「たしかにラグビーW杯と時間帯が重なったのは痛かったですが、3、4戦は強力な裏番組はなかった。しかも、1、2戦はラグビーだけでなく、他局のバラエティにも負けている。よく地上波だけでなく、BS、CSの視聴率も含める必要があるという意見が出ますが、BSやCSを合わせても雀の涙ほどにしかなりません。視聴者が日本シリーズへの興味を失っているのではないでしょうか」
なぜ、今年は3回も視聴率1ケタを記録してしまったのか。
「ラグビーW杯という世界大会を見た後だと、国内大会がどうしても小さく見えてしまうという側面もあったと思います。高い視聴率を取るには、コアな野球ファンとは別の“にわかファン”も必要です。今年のシリーズは野球ファンしか見ていなかったのでは」
巨人だけに低視聴率の責任を転嫁するのは早計だという見方もある。野球担当記者が話す。
「過去の例を見ても6、7戦目までもつれれば、視聴率はもっと上がったはず。なので、なぜソフトバンクの4連勝で終わったかを考えるべきでしょう。7年連続でパ・リーグチームが日本一になり、最近10年でセ・リーグの日本一は1回だけ。交流戦でパ・リーグが圧倒していることからもわかるように、セ・リーグと差が付きすぎている。これでは、日本シリーズ自体の価値が薄れ、視聴率が下がって当然。クライマックスシリーズがあることで優勝しなくても日本シリーズに出場できるという違和感も根強いでしょう。

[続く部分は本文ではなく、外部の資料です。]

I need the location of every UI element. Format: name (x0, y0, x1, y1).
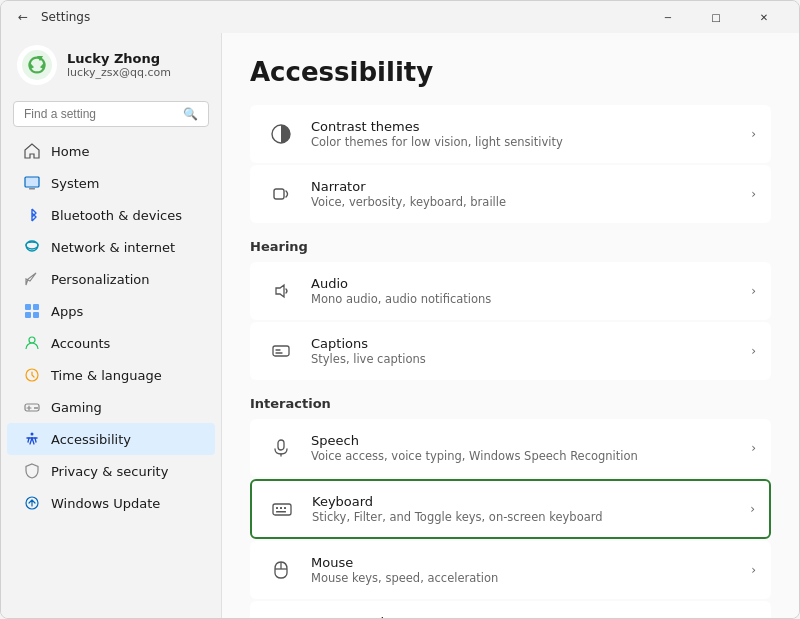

考えられる理由を挙げればキリがありませんが、プロ野球界やセ・リーグの工夫で改善できる点もたくさんあります。なぜ、セ・リーグはパ・リーグに勝てないのか。これを解消しない限り、日本シリーズの価値は下がる一方でしょうし、視聴率も上がらない。単に巨人の人気が落ちたという一言では片付けられない問題を抱えています」
プロ野球界最大のイベントである日本シリーズの低視聴率という覆せない事実をプロ野球機構、セ・リーグはどう受け止めるか。指名打者制度の導入など、あらゆる改革が必要な時期に差し掛かっているかもしれない。